I am saying to the minister that there is a problem. There are not enough pathologists available. We do not have enough of them, I would think, in university to meet the demand that Bill 82 is going to create. Given the hopes of parents for what this bill is going to do when it comes into full force, we are going to leave a lot of parents disappointed.
The real problem is that the government has Health, Education and Comsoc involved, and I am not sure, I understand there is a study going --
Hon. Miss Stephenson: You said that is a problem.

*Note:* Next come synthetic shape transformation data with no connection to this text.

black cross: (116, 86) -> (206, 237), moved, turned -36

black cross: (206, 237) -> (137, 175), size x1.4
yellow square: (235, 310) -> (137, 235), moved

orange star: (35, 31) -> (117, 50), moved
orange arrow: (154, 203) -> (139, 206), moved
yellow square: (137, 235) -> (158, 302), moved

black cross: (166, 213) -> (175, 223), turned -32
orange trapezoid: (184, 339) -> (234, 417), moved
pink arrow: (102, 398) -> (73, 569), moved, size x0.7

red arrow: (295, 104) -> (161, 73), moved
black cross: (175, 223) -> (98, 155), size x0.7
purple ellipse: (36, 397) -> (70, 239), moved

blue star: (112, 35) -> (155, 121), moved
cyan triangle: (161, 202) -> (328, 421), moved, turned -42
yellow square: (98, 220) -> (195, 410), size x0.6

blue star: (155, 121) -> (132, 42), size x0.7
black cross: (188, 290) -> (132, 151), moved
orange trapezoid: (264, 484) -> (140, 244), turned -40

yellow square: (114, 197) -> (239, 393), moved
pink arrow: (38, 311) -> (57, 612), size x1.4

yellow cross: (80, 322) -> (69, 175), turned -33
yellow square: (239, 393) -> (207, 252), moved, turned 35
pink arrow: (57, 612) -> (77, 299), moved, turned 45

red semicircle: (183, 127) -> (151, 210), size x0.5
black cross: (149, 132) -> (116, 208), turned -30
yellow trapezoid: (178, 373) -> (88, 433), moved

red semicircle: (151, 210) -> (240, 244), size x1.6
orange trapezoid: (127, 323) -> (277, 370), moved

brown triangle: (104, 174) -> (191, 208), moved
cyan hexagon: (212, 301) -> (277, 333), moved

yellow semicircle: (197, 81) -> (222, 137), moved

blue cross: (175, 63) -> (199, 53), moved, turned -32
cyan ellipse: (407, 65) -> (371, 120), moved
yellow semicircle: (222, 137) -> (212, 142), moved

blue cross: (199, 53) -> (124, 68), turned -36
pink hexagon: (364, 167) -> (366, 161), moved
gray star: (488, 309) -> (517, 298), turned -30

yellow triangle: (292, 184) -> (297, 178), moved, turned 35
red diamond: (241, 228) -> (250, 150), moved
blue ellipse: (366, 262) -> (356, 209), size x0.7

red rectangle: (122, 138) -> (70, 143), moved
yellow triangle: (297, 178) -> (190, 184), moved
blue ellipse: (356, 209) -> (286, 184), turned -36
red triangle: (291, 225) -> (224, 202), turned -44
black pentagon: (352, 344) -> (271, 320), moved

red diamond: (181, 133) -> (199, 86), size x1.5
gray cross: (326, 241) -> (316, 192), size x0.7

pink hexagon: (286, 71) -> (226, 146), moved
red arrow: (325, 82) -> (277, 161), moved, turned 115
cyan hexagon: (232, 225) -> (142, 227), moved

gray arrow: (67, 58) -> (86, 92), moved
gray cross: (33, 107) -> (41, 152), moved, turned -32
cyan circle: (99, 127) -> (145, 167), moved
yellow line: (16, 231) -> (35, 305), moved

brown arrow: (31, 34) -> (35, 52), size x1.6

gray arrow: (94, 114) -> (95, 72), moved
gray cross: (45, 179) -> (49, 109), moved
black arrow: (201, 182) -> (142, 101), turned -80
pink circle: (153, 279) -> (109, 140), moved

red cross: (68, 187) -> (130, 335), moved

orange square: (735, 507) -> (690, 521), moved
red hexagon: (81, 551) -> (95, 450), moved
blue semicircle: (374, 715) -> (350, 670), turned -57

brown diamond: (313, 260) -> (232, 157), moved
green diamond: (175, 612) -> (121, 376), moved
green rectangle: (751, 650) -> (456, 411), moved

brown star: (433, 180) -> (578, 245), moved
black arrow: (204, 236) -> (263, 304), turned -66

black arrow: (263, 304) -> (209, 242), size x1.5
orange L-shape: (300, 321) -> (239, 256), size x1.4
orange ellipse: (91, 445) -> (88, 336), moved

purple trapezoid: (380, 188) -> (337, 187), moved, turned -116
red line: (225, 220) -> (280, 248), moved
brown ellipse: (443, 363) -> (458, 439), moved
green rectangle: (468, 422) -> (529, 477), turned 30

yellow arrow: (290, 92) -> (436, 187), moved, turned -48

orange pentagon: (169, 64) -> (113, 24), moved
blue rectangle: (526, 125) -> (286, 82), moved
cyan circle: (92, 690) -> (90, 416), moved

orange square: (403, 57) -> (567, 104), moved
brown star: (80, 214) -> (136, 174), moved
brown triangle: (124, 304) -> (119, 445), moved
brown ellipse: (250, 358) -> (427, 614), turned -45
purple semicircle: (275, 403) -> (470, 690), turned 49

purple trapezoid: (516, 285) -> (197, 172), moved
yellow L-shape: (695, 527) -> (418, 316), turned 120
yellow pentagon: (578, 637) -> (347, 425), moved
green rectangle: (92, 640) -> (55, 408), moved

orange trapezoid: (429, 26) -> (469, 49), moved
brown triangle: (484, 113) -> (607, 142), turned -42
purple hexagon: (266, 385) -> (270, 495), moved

Mr. Martel: Yes, it is a problem because I am not sure how the minister is co-ordinating her efforts yet. Everybody seems to be waiting. Apparently there was a study that was supposed to come out this spring, or is coming out now, that is going to indicate who is going to do what, when and where.
Surely the minister is not saying there is great co-ordination among those three fields at the present time. She will recall -- and I raised this with the minister of Community and Social Services (Mr. Drea) and I am glad he is here -- in Sudbury Comsoc was being asked to fund for school children when the education system was not doing it, and the health system or Comsoc would pay if they were in institutions; but when they were back in the community they were without any type of program whatsoever because there were no therapists available.
You have these children in schools and they are not getting any treatment or help. If they were institutionalized they would get help and the type of speech therapy they need, but when they are in the education system and Education is supposed to be looking after it -- the minister shakes her head no. Who is? When I named the three ministries, the minister said, "That is not a problem." I think that is what she said.
Hon. Miss Stephenson: I said that you said it was a problem.
Mr. Martel: Yes, and I am saying again that it is a problem, because in fact I do not think the government has sorted out who is responsible for what and how much and who is going to provide the funding and the personnel. In the case of my colleague the member for Nickel Belt there were only 15, but I am told by the social worker that that represented about one tenth; that we are looking at maybe 150 kids in Sudbury who needed help and were not getting it.
It is a real concern on two fronts. We have to get some clear statement from the government of who is responsible for what, who is going to provide the funding. I think it is incumbent on her as the Minister of Colleges and Universities to look into the number of places in universities that are going to be turning out the pathologists we need to meet the need with the full implementation of Bill 82. I think we are very late out of the starting gate and if we do not get started shortly to rectify it we will be into serious problems.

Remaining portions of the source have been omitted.